You are on page 1of 5

Articles

Quality in assessment: what makes a good test?

Published on Tuesday, 27 March 2012 13:25

When we think about quality the quality of a product, such as a camera, say, or a hair drier what factors spring to mind? Probably the first thing is whether it does what its supposed to do, and how well. The camera takes good photographs; the hair drier dries your hair quickly and comfortably. Secondly, you might think of reliability: the camera will take good photographs all the time; the hair drier will dry your hair over and over again without breaking down. In this respect, quality is what gives you confidence in the product. When it comes to testing we have to ask what it is that tests actually do. The answer is: they give us a measure of someones ability. From this perspective a good test is one that gives an accurate measure, so we can be sure that someone who obtains a high test score has more ability than someone who obtains a low one. This may sound obvious, but in fact it begs some important questions: most critically: what exactly is the ability we are trying to measure? With language tests, most score users the people who have to make decisions about whether someone should be admitted to a university course, say, or a job - are interested in someones ability to use the language in real life, to follow a course of study, to do business with overseas clients, to give information to tourists, to work in an international company not in their ability to do tests.

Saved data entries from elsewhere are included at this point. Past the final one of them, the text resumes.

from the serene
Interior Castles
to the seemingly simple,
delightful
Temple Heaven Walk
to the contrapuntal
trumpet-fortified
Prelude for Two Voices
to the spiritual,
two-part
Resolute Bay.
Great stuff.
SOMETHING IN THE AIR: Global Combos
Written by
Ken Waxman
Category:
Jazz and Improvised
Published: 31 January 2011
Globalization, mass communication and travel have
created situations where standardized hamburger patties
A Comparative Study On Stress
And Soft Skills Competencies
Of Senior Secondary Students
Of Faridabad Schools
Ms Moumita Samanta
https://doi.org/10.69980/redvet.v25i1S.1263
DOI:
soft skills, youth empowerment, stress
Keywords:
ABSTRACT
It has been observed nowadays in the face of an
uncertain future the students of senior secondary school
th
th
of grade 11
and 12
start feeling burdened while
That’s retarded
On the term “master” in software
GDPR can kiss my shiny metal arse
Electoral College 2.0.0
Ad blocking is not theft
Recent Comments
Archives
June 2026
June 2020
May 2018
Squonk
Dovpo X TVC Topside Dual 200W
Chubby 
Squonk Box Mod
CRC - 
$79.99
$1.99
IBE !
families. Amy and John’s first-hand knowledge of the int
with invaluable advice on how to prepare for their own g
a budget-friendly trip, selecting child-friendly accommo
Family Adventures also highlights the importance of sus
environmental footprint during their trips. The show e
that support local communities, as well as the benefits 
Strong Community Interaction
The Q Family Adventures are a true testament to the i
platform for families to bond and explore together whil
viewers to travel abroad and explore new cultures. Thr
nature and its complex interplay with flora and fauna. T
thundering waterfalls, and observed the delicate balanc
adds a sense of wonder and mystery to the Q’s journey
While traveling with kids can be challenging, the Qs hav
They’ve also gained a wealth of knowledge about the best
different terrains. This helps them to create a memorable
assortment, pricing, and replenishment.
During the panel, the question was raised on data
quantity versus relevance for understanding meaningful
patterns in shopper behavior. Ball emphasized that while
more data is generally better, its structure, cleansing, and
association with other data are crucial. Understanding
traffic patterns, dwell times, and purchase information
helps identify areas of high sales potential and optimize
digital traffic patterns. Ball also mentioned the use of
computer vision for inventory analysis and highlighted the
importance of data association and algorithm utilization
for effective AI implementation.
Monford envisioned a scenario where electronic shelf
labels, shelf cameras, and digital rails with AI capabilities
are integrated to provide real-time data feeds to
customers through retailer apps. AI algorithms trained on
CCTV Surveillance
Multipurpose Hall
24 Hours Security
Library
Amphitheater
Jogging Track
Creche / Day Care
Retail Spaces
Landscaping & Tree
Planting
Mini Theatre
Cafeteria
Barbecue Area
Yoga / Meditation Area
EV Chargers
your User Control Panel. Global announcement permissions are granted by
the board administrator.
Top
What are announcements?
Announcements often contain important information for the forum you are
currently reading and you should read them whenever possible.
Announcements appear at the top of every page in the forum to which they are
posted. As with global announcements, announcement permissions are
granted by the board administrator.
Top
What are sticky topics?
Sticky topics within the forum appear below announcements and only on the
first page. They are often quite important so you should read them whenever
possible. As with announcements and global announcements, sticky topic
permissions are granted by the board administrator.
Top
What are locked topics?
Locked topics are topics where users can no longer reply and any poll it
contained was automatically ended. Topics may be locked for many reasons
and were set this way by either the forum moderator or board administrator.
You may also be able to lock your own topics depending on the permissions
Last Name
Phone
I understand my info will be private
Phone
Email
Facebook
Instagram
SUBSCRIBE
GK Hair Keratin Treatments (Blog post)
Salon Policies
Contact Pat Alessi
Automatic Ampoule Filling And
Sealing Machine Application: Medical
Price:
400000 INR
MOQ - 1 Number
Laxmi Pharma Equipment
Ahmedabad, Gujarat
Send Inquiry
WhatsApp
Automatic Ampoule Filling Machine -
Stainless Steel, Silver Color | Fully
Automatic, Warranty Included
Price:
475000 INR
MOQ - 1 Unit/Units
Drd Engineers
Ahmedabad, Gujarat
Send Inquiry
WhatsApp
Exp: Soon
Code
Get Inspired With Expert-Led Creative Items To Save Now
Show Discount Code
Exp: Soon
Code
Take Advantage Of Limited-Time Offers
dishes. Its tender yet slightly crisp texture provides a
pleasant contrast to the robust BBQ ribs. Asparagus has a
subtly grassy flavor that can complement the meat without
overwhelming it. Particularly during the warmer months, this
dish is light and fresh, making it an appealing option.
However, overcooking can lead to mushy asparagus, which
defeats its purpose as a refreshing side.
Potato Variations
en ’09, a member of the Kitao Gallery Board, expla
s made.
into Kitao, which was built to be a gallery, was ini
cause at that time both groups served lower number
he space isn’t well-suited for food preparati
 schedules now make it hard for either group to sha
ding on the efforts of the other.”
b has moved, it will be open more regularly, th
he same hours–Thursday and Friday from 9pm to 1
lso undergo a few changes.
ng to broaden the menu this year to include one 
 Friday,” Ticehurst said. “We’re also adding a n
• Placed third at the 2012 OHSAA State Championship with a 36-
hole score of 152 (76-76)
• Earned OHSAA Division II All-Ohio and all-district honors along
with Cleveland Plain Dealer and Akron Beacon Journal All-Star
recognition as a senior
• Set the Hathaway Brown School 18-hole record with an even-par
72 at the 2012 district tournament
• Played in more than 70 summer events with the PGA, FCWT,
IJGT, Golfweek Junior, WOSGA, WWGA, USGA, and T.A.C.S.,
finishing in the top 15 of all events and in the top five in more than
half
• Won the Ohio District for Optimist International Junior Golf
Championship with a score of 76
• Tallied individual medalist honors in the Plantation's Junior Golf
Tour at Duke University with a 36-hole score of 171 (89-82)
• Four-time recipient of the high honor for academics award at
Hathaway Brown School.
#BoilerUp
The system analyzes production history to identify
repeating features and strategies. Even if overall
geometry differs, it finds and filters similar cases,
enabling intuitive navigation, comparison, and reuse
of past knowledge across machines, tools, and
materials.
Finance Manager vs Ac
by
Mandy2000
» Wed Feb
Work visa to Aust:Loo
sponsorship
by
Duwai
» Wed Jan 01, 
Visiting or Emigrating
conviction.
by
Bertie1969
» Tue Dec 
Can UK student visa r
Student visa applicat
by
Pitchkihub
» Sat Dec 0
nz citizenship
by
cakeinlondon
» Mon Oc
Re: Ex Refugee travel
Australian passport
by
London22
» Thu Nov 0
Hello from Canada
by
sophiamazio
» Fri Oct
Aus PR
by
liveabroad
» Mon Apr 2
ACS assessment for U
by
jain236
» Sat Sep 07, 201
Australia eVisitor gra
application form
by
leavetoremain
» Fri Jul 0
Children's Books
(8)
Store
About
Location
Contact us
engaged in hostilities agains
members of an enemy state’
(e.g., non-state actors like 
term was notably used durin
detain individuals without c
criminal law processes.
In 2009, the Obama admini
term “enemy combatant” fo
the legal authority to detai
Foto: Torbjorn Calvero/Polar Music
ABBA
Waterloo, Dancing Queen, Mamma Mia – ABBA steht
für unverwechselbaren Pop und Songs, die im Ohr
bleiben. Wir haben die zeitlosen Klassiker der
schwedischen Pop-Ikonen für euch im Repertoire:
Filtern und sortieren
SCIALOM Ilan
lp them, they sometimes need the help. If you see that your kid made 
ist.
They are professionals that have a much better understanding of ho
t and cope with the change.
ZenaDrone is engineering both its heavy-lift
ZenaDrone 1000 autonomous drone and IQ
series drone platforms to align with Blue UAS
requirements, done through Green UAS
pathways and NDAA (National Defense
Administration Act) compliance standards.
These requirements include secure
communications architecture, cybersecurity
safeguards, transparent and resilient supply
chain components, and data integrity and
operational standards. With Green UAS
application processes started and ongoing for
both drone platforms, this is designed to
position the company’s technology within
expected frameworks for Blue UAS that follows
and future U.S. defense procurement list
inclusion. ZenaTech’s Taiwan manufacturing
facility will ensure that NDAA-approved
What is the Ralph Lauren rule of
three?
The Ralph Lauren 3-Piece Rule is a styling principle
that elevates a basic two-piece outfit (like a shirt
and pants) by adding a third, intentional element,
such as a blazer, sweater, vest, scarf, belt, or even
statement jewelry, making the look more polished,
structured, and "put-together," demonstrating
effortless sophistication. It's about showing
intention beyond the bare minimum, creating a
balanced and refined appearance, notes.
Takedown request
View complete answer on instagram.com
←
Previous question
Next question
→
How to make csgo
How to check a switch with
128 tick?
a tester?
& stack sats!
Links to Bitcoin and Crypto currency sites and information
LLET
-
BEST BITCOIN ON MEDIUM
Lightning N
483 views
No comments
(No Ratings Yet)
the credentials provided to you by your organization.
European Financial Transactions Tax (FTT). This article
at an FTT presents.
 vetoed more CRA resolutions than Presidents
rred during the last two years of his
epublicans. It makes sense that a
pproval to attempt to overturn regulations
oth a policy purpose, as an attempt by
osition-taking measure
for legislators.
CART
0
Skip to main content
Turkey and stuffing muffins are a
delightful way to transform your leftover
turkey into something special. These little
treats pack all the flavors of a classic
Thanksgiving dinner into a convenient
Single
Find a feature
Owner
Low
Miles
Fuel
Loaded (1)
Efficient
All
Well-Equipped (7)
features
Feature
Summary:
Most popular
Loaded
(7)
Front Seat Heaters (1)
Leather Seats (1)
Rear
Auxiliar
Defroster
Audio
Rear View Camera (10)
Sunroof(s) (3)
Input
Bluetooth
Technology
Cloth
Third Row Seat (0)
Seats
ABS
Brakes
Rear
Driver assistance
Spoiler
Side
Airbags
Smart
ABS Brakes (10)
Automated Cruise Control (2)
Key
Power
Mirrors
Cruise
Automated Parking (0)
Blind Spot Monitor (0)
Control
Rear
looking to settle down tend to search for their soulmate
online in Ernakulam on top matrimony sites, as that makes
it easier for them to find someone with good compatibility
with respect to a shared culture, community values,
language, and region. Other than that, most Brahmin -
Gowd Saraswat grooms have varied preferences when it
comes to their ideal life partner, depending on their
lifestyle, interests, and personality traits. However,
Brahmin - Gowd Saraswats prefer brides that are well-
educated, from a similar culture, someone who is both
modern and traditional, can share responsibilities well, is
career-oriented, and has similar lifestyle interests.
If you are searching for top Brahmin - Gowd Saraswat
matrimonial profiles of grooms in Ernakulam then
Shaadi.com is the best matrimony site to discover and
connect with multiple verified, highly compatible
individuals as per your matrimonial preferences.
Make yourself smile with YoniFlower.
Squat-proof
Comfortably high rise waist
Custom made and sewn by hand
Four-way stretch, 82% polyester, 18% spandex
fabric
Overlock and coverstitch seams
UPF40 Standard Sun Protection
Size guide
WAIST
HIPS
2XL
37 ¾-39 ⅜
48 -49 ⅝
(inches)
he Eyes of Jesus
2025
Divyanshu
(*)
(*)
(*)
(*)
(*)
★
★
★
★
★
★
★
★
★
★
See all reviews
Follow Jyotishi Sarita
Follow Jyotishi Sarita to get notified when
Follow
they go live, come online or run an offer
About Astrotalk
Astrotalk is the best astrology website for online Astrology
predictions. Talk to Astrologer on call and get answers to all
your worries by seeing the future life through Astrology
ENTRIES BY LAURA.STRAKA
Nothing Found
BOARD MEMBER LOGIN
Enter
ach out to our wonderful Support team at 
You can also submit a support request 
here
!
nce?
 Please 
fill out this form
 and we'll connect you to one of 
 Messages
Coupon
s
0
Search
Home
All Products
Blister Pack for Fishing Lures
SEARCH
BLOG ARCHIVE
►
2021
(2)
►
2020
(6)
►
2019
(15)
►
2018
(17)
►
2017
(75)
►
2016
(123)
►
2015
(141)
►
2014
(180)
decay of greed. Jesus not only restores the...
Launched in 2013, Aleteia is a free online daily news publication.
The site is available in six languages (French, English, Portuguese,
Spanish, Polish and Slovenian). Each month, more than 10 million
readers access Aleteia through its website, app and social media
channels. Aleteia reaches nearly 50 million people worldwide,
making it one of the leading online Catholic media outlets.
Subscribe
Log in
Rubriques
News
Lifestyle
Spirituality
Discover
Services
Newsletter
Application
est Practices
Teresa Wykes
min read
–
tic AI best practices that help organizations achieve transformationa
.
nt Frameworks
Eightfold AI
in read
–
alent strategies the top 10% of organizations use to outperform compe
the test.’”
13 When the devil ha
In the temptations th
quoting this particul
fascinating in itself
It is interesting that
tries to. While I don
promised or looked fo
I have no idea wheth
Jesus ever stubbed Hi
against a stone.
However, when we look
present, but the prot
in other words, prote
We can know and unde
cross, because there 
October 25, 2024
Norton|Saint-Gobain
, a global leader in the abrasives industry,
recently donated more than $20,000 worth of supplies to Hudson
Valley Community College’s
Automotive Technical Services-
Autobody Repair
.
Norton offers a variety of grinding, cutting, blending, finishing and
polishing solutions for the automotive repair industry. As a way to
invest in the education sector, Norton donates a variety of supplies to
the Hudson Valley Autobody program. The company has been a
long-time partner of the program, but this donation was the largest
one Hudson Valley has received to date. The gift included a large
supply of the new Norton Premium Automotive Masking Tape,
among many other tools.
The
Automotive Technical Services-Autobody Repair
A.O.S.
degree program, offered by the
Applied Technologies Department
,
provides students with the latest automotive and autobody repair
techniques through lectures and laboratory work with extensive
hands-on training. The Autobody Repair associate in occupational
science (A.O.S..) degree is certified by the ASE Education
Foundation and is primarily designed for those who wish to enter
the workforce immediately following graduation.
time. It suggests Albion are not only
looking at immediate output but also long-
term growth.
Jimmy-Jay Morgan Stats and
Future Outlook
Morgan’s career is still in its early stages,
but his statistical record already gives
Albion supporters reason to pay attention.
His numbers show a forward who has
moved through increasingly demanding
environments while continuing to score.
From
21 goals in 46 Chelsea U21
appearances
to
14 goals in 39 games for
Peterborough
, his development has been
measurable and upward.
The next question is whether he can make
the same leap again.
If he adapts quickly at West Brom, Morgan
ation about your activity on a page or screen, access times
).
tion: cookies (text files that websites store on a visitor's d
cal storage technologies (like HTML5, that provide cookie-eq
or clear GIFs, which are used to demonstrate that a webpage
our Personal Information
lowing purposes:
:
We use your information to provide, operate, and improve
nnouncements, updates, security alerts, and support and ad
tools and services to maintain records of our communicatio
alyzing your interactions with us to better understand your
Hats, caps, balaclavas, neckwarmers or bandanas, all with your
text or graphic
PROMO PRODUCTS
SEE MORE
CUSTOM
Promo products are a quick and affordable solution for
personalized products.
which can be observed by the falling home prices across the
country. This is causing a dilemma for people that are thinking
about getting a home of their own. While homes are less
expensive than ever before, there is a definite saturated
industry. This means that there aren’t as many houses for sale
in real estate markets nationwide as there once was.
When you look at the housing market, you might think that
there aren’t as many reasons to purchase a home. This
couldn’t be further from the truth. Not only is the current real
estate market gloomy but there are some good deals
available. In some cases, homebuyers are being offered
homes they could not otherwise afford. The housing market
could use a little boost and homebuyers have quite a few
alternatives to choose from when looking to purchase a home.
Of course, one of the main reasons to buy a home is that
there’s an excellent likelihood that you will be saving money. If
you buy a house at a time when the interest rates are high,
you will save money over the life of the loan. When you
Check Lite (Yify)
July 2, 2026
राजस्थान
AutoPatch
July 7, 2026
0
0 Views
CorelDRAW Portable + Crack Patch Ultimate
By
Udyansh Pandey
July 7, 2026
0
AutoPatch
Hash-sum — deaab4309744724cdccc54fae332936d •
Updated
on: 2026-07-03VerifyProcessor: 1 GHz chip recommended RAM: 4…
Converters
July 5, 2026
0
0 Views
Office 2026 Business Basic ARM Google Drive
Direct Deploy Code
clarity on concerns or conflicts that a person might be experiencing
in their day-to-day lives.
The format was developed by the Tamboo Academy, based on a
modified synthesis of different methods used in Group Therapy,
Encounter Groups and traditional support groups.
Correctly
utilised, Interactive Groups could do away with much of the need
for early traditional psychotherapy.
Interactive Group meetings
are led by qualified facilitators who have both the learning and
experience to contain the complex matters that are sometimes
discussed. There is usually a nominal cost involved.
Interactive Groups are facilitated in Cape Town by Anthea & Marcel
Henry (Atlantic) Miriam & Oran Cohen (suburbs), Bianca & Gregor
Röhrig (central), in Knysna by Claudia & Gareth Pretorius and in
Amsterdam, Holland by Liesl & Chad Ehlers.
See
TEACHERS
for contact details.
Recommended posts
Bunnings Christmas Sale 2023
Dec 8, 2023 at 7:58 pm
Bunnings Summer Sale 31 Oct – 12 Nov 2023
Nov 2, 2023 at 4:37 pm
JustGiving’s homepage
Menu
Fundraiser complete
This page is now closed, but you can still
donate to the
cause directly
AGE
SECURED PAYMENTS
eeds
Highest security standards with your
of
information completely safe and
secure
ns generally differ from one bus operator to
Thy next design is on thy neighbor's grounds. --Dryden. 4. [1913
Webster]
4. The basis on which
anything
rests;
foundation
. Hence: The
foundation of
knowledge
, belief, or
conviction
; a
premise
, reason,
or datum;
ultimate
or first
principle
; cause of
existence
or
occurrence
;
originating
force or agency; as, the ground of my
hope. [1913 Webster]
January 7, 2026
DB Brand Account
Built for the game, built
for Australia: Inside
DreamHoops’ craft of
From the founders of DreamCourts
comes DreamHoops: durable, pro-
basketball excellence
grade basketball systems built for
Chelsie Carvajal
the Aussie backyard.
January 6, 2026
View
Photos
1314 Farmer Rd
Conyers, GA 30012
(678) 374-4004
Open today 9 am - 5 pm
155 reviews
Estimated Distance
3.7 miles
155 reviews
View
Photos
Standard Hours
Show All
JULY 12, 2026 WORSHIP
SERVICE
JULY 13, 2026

So a good test is one that really tests the ability that it claims to measure. This is a complex issue, as many aspects of real life language ability are difficult or impossible to reproduce in the exam room. However, a good test, especially one for general English, will use a variety of different item types to reflect the range of skills and subskills that test takers will need. As well as multiple choice questions (which provide a simple and reliable way of measuring some aspects of language ability) it will include more productive items such as open ended questions and, for assessing writing ability, free writing tasks. Take our general English test PTE General for example, we include two such tasks one transactional and the other more expressive in order to achieve a more representative coverage of the types of writing test takers should be able to produce when they use the language in their work or study. The same holds for speaking. For most real-life purposes it is an important skill, one which employers are especially interested in. And yet there are tests which purport to give an overall estimate of someones language ability without testing speaking at all. The reason for this is simply that testing speaking is difficult. It cant be done with pencil and paper. You need the time and expertise of trained assessors (as with PTE General) or else highly sophisticated technology (as with our academic English test, PTE Academic). Of course, if someone can obtain a high score in listening, reading and writing it is likely that they will have some ability in speaking, but without testing them we cannot know how much ability. As teachers we can all think of students who have an uneven skills profile - who are strong in some skills and weak in others. As with writing, to assess speaking in PTE General we require test takers to perform a variety of tasks: not only interview and picture description activities but also, through the role play, to show how they would react in situations which occur outside the classroom. Clearly reliability is also an essential ingredient of quality for test score users. They want to have confidence that the expected relationship between test scores and ability will always hold. There are many numerical indicators of reliability in testing. The most basic is test-retest reliability, which is a measure of what happens when the same individual takes the same test twice (ideally they will obtain the same score).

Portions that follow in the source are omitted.